They’re coming. Even if you don’t own a robot vacuum cleaner or lawnmower, you’ve been dealing with robots for many years now without realizing it: ATMs, kiosks that vend DVDs, the scan-it-yourself devices at the grocery store that greet you with a friendly “Welcome, valued customer!” and conclude with a brisk “Your receipt is printing. Don’t forget to pick up your change!” How long before the Church starts using robots for some functions? Please, no snarky comments. This is a serious topic.
Yesterday, it hit me. I guess I crossed the line yesterday when it suddenly dawned on me, while feeding scanned product information to my friendly grocery store robot, that I now actually prefer the robot to the flesh-and-blood grocery store checker. For a long time, I resisted, knowing the store just uses the checker robots to reduce labor costs, with no particular concern for the customer. I admit it bothered me that the store was making me do much of the checkout work that paid store clerks (the human ones) once did. But I’m over all that now. I’m happy to interact with grocery store robot. Someday it will call me by name and remind me I forgot to buy sour cream.

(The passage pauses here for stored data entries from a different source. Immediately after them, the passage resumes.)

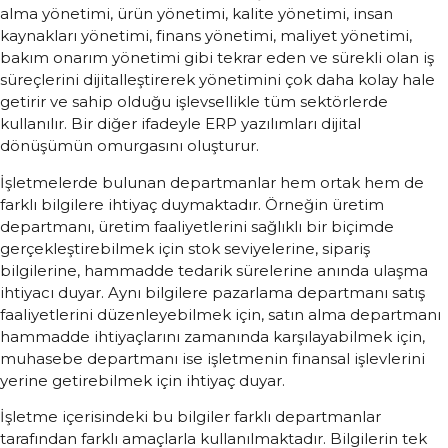
alma yönetimi, ürün yönetimi, kalite yönetimi, insan
kaynakları yönetimi, finans yönetimi, maliyet yönetimi,
bakım onarım yönetimi gibi tekrar eden ve sürekli olan iş
süreçlerini dijitalleştirerek yönetimini çok daha kolay hale
getirir ve sahip olduğu işlevsellikle tüm sektörlerde
kullanılır. Bir diğer ifadeyle ERP yazılımları dijital
dönüşümün omurgasını oluşturur.
İşletmelerde bulunan departmanlar hem ortak hem de
farklı bilgilere ihtiyaç duymaktadır. Örneğin üretim
departmanı, üretim faaliyetlerini sağlıklı bir biçimde
gerçekleştirebilmek için stok seviyelerine, sipariş
bilgilerine, hammadde tedarik sürelerine anında ulaşma
ihtiyacı duyar. Aynı bilgilere pazarlama departmanı satış
faaliyetlerini düzenleyebilmek için, satın alma departmanı
hammadde ihtiyaçlarını zamanında karşılayabilmek için,
muhasebe departmanı ise işletmenin finansal işlevlerini
yerine getirebilmek için ihtiyaç duyar.
İşletme içerisindeki bu bilgiler farklı departmanlar
tarafından farklı amaçlarla kullanılmaktadır. Bilgilerin tek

Consumer services, of course, are not the biggest role robots play in our modern economy. Many factories are now largely automated. Robots probably built your car. Police use durable robots for disabling or detonating suspected bombs. I read P. W. Singer’s Wired for War last month. Wow. Unmanned drones fly military missions; reconnaissance drones provide recon info to troops; robo-troops are just around the corner. Killer robots are our future, but so are friendly robots. If we could divert some of that DOD robot money into developing better consumer robots, the world would be a better place, don’t you think?
Not a first adopter. The LDS Church is not generally a first adopter of new technology, but when a new technology is proven reliable and offers benefits, the Church moves decisively to adopt it. Think of the BYU sports dish now installed at every chapel, the fancy computer locks on most chapel entry doors, and of course LDS.org, a superb online resource. So yes, if your bank and your grocery store are using robots, the Church will too, probably sooner than you think. And if you like your ATM and your self-checker (“Welcome, valued customer!”), you will like your LDS robots. Here are some suggestions for the first official Mobots. Perhaps you can offer your own (serious) suggestions in the comments.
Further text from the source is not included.